Targeting Endothelial Adhesion Molecule Transcription for Treatment of Inflammatory Disease: A Proof-of-Concept Study

Eye & Vision Health, Flinders University School of Medicine, Flinders Medical Centre, Flinders Drive, Bedford Park, SA 5042, Australia

Received 4 December 2015; Accepted 18 April 2016

Academic Editor: Ronald Gladue

Copyright © 2016 Liam M. Ashander et al. This is an open access article distributed under the Creative Commons Attribution License, which permits unrestricted use, distribution, and reproduction in any medium, provided the original work is properly cited.

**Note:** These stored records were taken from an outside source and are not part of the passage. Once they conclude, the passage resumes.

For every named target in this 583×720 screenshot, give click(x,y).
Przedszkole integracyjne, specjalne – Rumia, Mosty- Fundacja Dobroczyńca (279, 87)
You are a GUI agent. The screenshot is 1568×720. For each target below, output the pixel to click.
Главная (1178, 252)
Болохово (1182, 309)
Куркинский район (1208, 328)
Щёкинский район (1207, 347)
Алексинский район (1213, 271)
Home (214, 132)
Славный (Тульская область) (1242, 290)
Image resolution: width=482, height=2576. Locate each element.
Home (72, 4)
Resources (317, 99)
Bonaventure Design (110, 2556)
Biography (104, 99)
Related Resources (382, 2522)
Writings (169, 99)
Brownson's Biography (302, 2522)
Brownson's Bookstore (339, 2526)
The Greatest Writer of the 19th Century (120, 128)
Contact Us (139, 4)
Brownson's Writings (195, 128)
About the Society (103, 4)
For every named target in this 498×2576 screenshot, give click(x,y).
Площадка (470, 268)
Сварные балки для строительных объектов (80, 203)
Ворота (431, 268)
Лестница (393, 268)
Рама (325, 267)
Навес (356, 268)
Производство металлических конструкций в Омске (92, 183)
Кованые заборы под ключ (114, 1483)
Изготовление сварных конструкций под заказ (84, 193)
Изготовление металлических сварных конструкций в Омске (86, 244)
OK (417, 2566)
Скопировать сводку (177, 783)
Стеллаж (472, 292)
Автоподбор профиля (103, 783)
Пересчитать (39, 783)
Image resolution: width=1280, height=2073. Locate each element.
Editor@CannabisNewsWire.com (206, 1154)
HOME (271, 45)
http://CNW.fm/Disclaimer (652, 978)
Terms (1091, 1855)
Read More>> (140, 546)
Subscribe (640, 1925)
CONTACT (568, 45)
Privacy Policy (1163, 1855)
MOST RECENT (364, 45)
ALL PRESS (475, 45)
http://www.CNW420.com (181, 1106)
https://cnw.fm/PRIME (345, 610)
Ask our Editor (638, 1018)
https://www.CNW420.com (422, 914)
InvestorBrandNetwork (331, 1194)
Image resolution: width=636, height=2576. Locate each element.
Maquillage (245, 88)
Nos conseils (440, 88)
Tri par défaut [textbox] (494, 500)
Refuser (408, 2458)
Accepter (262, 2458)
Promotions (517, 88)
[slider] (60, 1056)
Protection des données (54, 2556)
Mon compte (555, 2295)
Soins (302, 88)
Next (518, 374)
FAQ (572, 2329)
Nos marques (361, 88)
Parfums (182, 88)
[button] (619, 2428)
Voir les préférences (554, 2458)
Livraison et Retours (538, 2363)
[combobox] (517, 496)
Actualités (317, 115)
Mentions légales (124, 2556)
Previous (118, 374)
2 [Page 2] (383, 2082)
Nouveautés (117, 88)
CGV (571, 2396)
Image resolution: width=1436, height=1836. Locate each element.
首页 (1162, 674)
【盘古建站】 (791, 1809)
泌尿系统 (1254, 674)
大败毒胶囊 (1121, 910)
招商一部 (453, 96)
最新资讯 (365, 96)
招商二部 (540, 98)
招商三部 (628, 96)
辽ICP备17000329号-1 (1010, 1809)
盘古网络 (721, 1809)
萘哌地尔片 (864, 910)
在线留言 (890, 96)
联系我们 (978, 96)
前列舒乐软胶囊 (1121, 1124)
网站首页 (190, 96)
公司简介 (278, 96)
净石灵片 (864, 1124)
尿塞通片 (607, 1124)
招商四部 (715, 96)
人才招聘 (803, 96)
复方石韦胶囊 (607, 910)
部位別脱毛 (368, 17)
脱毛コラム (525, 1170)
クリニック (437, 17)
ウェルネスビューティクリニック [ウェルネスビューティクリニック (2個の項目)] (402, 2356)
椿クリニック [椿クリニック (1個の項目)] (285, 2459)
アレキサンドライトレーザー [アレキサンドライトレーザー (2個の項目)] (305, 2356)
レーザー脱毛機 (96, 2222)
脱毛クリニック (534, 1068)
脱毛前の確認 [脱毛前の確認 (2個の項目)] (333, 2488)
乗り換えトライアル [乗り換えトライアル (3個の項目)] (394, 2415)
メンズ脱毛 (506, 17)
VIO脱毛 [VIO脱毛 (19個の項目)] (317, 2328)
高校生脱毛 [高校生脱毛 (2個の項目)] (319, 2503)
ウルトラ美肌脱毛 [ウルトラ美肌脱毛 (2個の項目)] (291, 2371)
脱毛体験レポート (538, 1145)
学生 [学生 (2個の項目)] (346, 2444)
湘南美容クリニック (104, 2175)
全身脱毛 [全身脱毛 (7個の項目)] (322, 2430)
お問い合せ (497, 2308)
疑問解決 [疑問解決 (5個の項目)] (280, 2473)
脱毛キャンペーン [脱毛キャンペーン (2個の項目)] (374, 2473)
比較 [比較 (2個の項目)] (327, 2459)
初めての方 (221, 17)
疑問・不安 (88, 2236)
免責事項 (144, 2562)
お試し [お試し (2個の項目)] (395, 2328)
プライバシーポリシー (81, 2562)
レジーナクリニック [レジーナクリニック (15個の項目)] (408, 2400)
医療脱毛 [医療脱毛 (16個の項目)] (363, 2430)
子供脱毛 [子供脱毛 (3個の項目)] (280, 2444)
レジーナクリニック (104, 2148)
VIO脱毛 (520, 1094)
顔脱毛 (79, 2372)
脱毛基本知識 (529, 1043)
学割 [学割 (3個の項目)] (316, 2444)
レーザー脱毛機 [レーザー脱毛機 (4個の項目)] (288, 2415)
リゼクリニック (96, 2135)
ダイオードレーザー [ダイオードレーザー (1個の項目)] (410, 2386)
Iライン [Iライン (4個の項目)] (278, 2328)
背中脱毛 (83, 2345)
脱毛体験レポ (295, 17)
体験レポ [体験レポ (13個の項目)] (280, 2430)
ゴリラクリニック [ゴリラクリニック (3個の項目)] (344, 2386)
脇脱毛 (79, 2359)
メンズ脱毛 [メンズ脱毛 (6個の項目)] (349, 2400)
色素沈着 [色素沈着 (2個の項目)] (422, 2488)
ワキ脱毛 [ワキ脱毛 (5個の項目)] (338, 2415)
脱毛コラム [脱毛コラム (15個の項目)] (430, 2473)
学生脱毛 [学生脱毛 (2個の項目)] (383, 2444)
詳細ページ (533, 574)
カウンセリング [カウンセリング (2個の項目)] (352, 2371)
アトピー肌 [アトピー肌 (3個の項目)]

Targeting the endothelial adhesion molecules that control leukocyte trafficking into a tissue has been explored as a biological therapy for inflammatory diseases. However, these molecules also participate in leukocyte migration for immune surveillance, and inhibiting the physiological level of an adhesion molecule might promote infection or malignancy. We explored the concept of targeting endothelial adhesion molecule transcription during inflammation in a human system. Intercellular adhesion molecule 1 (ICAM-1) mediates leukocyte migration across the retinal endothelium in noninfectious posterior uveitis. We observed an increase in the transcription factor, nuclear factor of kappa light polypeptide gene enhancer in B-cells 1 (NF-κB1), in parallel with ICAM-1, in human retinal endothelial cells treated with tumor necrosis factor-alpha (TNF-α), and identified putative binding sites for NF-κB1 within the ICAM-1 regulatory region. We targeted induced NF-κB1 expression in endothelial cells with small interfering (si)RNA. Knockdown of NF-κB1 significantly decreased cell surface expression of ICAM-1 protein induced by TNF-α but did not reduce constitutive ICAM-1 expression. Consistently, NF-κB1 knockdown significantly reduced leukocyte binding to cell monolayers in the presence of TNF-α but did not impact baseline binding. Findings of this proof-of-concept study indicate that induced transcription of endothelial adhesion molecules might be targeted therapeutically for inflammatory disease in humans.